Un viaje con dos cambios de hora
Las Copas de Europa, da igual cuántas sean, quedan fuera del estadio. Cada final de la Champions League es un borrón y cuenta nueva, ese runrún estomacal que le llega (sí o sí) a cada aficionado a medida que se va acercando la hora del partido. Porque lo único que se quiere es que el balón ruede. En las ciudades que son sede de finales, las horas previas no se mastican bien. Sucedió una vez más en Cardiff. Las finales se ganan, no se juegan, se dice...
Tres aficionados en un tren, estación londinense de Paddington. Ocho de la mañana con los tres andenes trufados de aficionados del Real Madrid y de la Juventus. Uno llegó allí desde Mallorca, cuando hace nada no sabía ni siquiera que viajaría, otro desde Madrid vía Frankfurt (y el billete de regreso le hacía matar las horas con una escala en Zúrich) y el último desde la capital con AVE hacia Alicante y desde allí al Reino Unido.
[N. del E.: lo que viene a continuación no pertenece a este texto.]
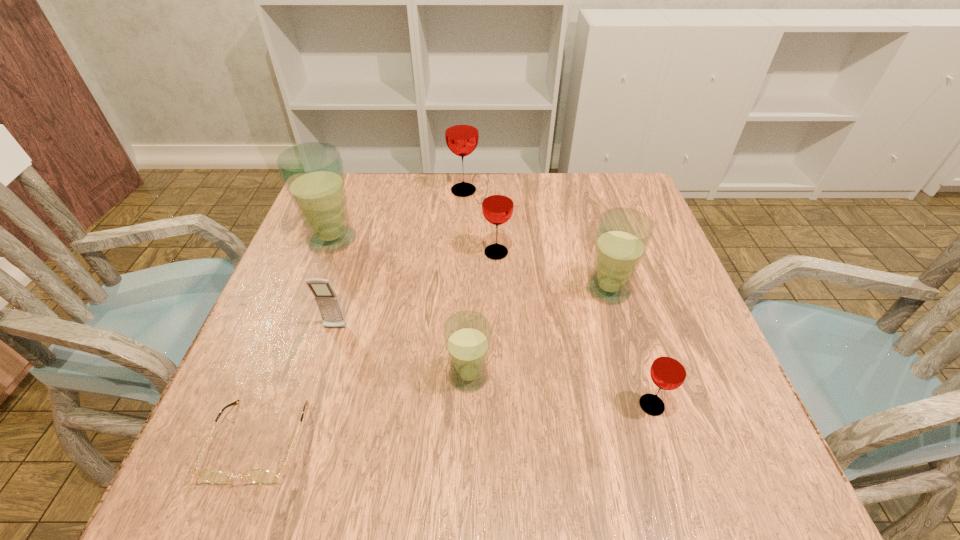 At what (x,y) coordinates should I click in order to perform the action: click on the farthest object. Please return your answer as a coordinate pair (x, y). This screenshot has height=540, width=960. Looking at the image, I should click on (461, 126).

Where is `the biggest red glass`? the biggest red glass is located at coordinates (461, 126).

Where is `the biggest blue glass`? This screenshot has width=960, height=540. the biggest blue glass is located at coordinates (313, 173).

You are a GUI agent. You are given a task and a screenshot of the screen. Output one action in this format:
    pyautogui.click(x=<x>, y=<y>)
    Task: Click on the leftmost glass
    
    Given the screenshot: What is the action you would take?
    pyautogui.click(x=313, y=173)

At what (x,y) coordinates should I click in order to perform the action: click on the second farthest red glass. Please return your answer as a coordinate pair (x, y). This screenshot has height=540, width=960. Looking at the image, I should click on (497, 207).

This screenshot has height=540, width=960. What are the coordinates of `the second smallest red glass` in the screenshot? It's located at (x=497, y=207).

Where is `the fourth farthest object`? the fourth farthest object is located at coordinates (623, 235).

Where is `the rightmost blue glass`? The height and width of the screenshot is (540, 960). the rightmost blue glass is located at coordinates (623, 235).

Identify the location of the fourth nearest object. (327, 301).

At what (x,y) coordinates should I click in order to perform the action: click on cellular telephone. Please return your answer as a coordinate pair (x, y). Looking at the image, I should click on (327, 301). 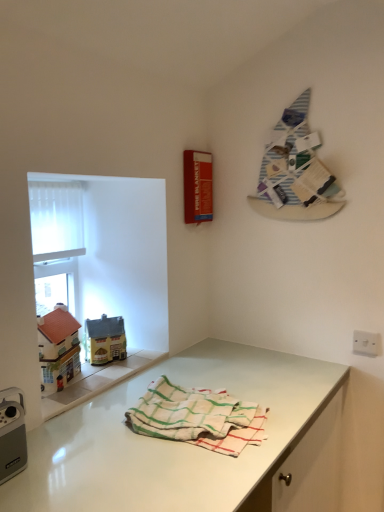 Where is `vacant space that's between matte plastic toy house at left, the 1th toy when ordered from left to right, and matte yellow house at left, which appears as the second toy when viewed from the front`? vacant space that's between matte plastic toy house at left, the 1th toy when ordered from left to right, and matte yellow house at left, which appears as the second toy when viewed from the front is located at coordinates (91, 374). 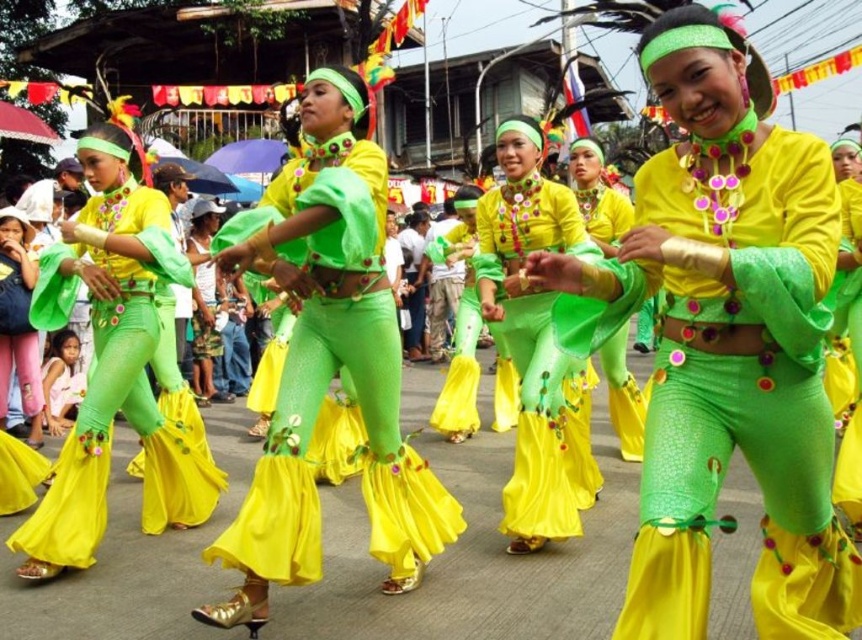 From the picture: You are a photographer standing at the front of the street performance. You want to take a closeup shot of the shiny green fabric skirt at left. Considering the distance, is it feasible to capture a clear closeup without moving closer?

The shiny green fabric skirt at left is 17.70 feet away from the viewer. A standard camera lens can capture clear closeup shots from this distance, so it is feasible to take a clear closeup without moving closer.

Looking at this image, you are a photographer trying to capture the dancers in the scene. You notice the green textured fabric at center and the shiny green fabric skirt at left. Which object should you focus on if you want to photograph the taller one?

The shiny green fabric skirt at left is taller than the green textured fabric at center, so focus on the shiny green fabric skirt at left to capture the taller object. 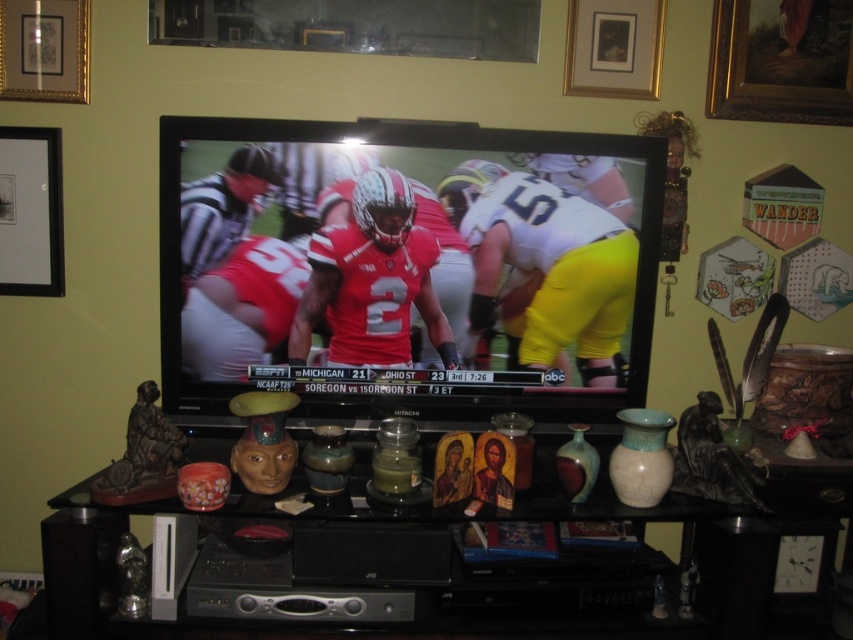 Does matte ceramic vase at center lie behind black matte picture frame at upper left?

No, it is in front of black matte picture frame at upper left.

Does point (222, 538) come behind point (10, 269)?

No, (222, 538) is in front of (10, 269).

Does point (664, 620) lie in front of point (44, 134)?

Yes, point (664, 620) is in front of point (44, 134).

In order to click on matte ceramic vase at center in this screenshot , I will do `click(407, 566)`.

Between matte black television at center and goldframed painting at upper right, which one is positioned lower?

matte black television at center is below.

This screenshot has height=640, width=853. Identify the location of matte black television at center. (416, 264).

Can you confirm if matte ceramic vase at center is positioned below gold-framed picture at upper center?

Correct, matte ceramic vase at center is located below gold-framed picture at upper center.

Can you confirm if matte ceramic vase at center is wider than gold-framed picture at upper center?

Correct, the width of matte ceramic vase at center exceeds that of gold-framed picture at upper center.

The height and width of the screenshot is (640, 853). Identify the location of matte ceramic vase at center. (407, 566). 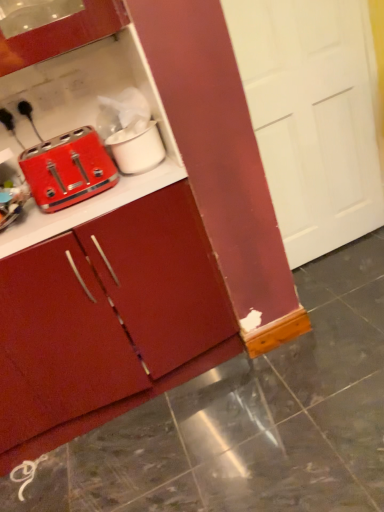 This screenshot has width=384, height=512. I want to click on vacant area that is situated to the right of matte red cabinet at center, so click(x=284, y=380). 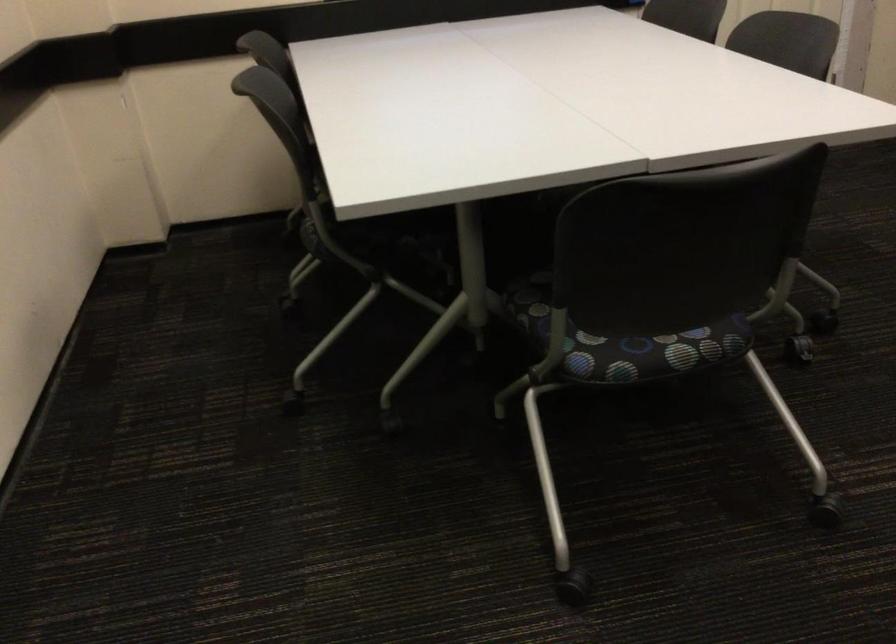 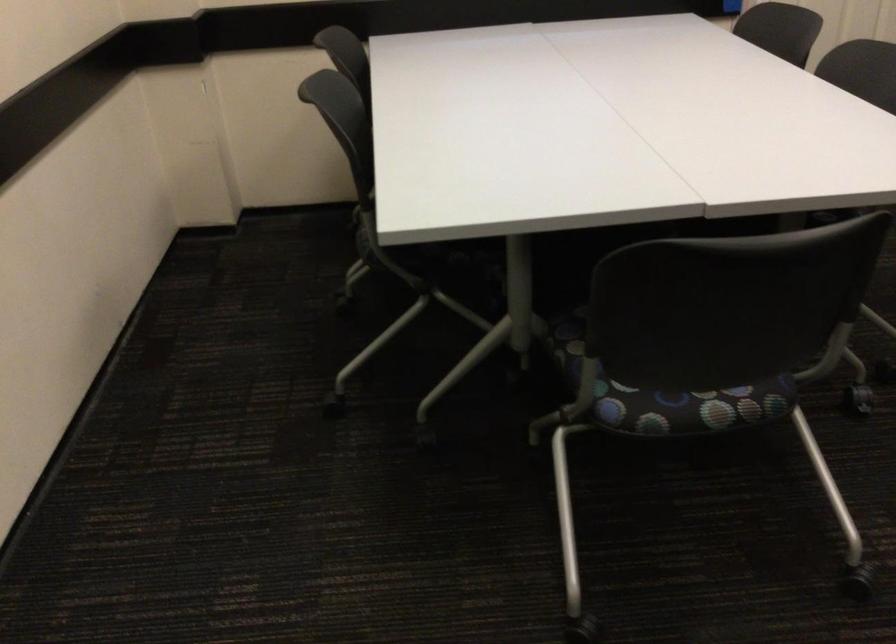 Where in the second image is the point corresponding to point 658,353 from the first image?

(688, 406) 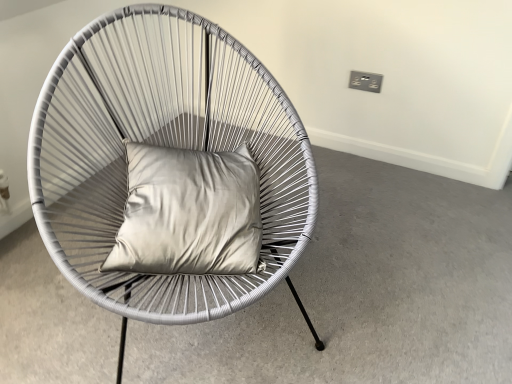 Describe the element at coordinates (188, 213) in the screenshot. The image size is (512, 384). I see `satin silver pillow at center` at that location.

Find the location of a particular element. The image size is (512, 384). satin silver pillow at center is located at coordinates (188, 213).

Is white woven chair at center at the back of satin silver pillow at center?

That's right, satin silver pillow at center is facing away from white woven chair at center.

Which object is wider, satin silver pillow at center or white woven chair at center?

Wider between the two is white woven chair at center.

How many degrees apart are the facing directions of satin silver pillow at center and white woven chair at center?

satin silver pillow at center and white woven chair at center are facing 22.3 degrees away from each other.

From the image's perspective, which is below, satin silver pillow at center or white woven chair at center?

From the image's view, satin silver pillow at center is below.

Does point (277, 378) come farther from viewer compared to point (64, 225)?

That is True.

Can you tell me how much matte white chair at center and white woven chair at center differ in facing direction?

141 degrees.

Considering the sizes of objects matte white chair at center and white woven chair at center in the image provided, who is wider, matte white chair at center or white woven chair at center?

Wider between the two is matte white chair at center.

Between matte white chair at center and white woven chair at center, which one appears on the left side from the viewer's perspective?

white woven chair at center.

Is white woven chair at center further to the viewer compared to satin silver pillow at center?

No, it is not.

Is white woven chair at center bigger or smaller than satin silver pillow at center?

Considering their sizes, white woven chair at center takes up more space than satin silver pillow at center.

From the image's perspective, is white woven chair at center under satin silver pillow at center?

No.

You are a GUI agent. You are given a task and a screenshot of the screen. Output one action in this format:
    pyautogui.click(x=<x>, y=<y>)
    Task: Click on the concrete in front of the satin silver pillow at center
    The width and height of the screenshot is (512, 384).
    Given the screenshot: What is the action you would take?
    pyautogui.click(x=366, y=292)

Is satin silver pillow at center at the back of matte white chair at center?

No, matte white chair at center is not facing the opposite direction of satin silver pillow at center.

Which of these two, matte white chair at center or satin silver pillow at center, is thinner?

satin silver pillow at center.

Who is shorter, matte white chair at center or satin silver pillow at center?

Standing shorter between the two is matte white chair at center.

Considering the positions of objects white woven chair at center and matte white chair at center in the image provided, who is behind, white woven chair at center or matte white chair at center?

matte white chair at center.

Looking at their sizes, would you say white woven chair at center is wider or thinner than matte white chair at center?

In the image, white woven chair at center appears to be more narrow than matte white chair at center.

Considering the points (80, 60) and (423, 264), which point is behind, point (80, 60) or point (423, 264)?

Point (423, 264)

In the scene shown: Considering the positions of objects satin silver pillow at center and matte white chair at center in the image provided, who is more to the right, satin silver pillow at center or matte white chair at center?

matte white chair at center is more to the right.

From a real-world perspective, between satin silver pillow at center and matte white chair at center, who is vertically higher?

In real-world perspective, satin silver pillow at center is above.

From the image's perspective, is satin silver pillow at center beneath matte white chair at center?

No, from the image's perspective, satin silver pillow at center is not beneath matte white chair at center.

Based on the photo, can you confirm if satin silver pillow at center is thinner than matte white chair at center?

Indeed, satin silver pillow at center has a lesser width compared to matte white chair at center.

Find the location of a particular element. The image size is (512, 384). pillow that appears on the right of white woven chair at center is located at coordinates (188, 213).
Un matrimonio desde Almería levantándose a la una de la madrugada (¿acaso se acostaron?) y un señor viudo de Zaragoza que llevaba cuatro días en Londres buscando aficionados blancos con los que charlar sobre la eterna margarita a deshojar: ¿Bale o Isco? Tantas combinaciones más, viajes de carambola, imaginen las que quieran.
A las dos de la madrugada, en ese mismo tren, todos de vuelta a la sombra del Big Ben. Un aficionado de la Vecchia Signora se me durmió a la ida en el hombro. Literal. Ahora los bianconeri callan, su enfado y tristeza pueden al sueño. Desde aquí el OK a su fair play durante todo el día en la capital galesa. Donde el aficionado blanco ya no sabe en qué hora vive. ¿A las once eran las doce? Me da que sí. Ese reloj no da para más... Pero en septiembre, ese reloj buscará el camino a Kiev.